What, too, was to be said of the apartments, the hangings, the pictures, the servants and officers, of every description, of his household? What of the mode of service in which etiquette was replaced by order; stiff formality by personal, unrestrained comfort; the happiness and contentment of the guest became the supreme law of all who obeyed the host? The perfect swarm of busily engaged persons moving about noiselessly; the multitude of guests, – who were, however, even less numerous than the servants who waited on them, – the myriad of exquisitely prepared dishes, of gold and silver vases; the floods of dazzling light, the masses of unknown flowers of which the hot-houses had been despoiled, redundant with luxuriance of unequaled scent and beauty; the perfect harmony of the surroundings, which, indeed, was no more than the prelude of the promised fete, charmed all who were there; and they testified their admiration over and over again, not by voice or gesture, but by deep silence and rapt attention, those two languages of the courtier which acknowledge the hand of no master powerful enough to restrain them.

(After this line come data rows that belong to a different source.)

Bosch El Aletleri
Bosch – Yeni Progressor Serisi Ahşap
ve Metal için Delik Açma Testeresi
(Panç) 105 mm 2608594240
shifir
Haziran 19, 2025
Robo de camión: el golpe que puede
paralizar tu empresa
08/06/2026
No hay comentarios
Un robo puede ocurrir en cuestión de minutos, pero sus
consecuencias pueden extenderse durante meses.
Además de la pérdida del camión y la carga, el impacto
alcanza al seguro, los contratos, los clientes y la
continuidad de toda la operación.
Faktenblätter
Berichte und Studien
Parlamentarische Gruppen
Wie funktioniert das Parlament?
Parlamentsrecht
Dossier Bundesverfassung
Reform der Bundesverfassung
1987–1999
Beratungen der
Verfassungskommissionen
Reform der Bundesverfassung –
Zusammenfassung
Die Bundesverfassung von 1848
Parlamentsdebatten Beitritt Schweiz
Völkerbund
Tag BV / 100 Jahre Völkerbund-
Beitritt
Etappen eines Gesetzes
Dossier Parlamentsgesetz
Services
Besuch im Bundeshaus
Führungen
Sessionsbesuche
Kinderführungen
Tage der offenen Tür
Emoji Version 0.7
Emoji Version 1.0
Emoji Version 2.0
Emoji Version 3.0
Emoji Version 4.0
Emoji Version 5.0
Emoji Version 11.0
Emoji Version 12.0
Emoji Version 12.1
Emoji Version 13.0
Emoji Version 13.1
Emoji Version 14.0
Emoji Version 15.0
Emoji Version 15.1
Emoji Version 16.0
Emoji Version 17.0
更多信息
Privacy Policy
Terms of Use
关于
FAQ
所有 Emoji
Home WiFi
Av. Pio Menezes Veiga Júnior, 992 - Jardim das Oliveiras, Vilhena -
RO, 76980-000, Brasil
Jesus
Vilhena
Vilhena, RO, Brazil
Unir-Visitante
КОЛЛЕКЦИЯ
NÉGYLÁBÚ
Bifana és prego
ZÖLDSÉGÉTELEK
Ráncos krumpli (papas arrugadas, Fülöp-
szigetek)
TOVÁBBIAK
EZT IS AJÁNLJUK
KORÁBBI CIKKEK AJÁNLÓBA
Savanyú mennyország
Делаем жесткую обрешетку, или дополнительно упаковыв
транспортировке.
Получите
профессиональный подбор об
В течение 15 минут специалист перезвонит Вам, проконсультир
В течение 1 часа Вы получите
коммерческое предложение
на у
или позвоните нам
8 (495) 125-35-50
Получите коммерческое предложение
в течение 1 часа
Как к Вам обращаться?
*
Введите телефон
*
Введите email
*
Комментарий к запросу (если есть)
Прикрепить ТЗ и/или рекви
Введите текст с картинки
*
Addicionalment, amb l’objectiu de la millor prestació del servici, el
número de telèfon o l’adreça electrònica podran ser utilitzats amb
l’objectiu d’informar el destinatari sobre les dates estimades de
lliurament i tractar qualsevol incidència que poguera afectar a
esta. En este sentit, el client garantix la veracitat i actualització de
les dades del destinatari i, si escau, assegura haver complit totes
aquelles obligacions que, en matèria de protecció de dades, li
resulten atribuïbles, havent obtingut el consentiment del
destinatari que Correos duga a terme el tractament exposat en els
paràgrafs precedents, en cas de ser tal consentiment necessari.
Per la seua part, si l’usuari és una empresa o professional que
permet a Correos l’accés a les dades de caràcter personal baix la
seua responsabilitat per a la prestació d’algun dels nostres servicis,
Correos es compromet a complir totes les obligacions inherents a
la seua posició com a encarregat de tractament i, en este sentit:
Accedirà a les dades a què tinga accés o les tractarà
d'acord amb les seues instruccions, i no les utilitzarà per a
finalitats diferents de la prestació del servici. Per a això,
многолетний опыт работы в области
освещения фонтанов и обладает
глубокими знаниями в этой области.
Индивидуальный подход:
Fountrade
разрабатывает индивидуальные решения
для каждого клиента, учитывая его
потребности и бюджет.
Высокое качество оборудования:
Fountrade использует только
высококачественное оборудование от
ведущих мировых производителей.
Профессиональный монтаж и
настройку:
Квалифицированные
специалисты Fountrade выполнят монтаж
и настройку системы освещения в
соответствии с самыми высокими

As for the king, his eyes filled with tears; he dared not look at the queen. Anne of Austria, whose pride was superior to that of any creature breathing, overwhelmed her host by the contempt with which she treated everything handed to her. The young queen, kind-hearted by nature and curious by disposition, praised Fouquet, ate with an exceedingly good appetite, and asked the names of the strange fruits as they were placed upon the table. Fouquet replied that he was not aware of their names. The fruits came from his own stores; he had often cultivated them himself, having an intimate acquaintance with the cultivation of exotic fruits and plants. The king felt and appreciated the delicacy of the replies, but was only the more humiliated; he thought the queen a little too familiar in her manners, and that Anne of Austria resembled Juno a little too much, in being too proud and haughty; his chief anxiety, however, was himself, that he might remain cold and distant in his behavior, bordering lightly the limits of supreme disdain or simple admiration.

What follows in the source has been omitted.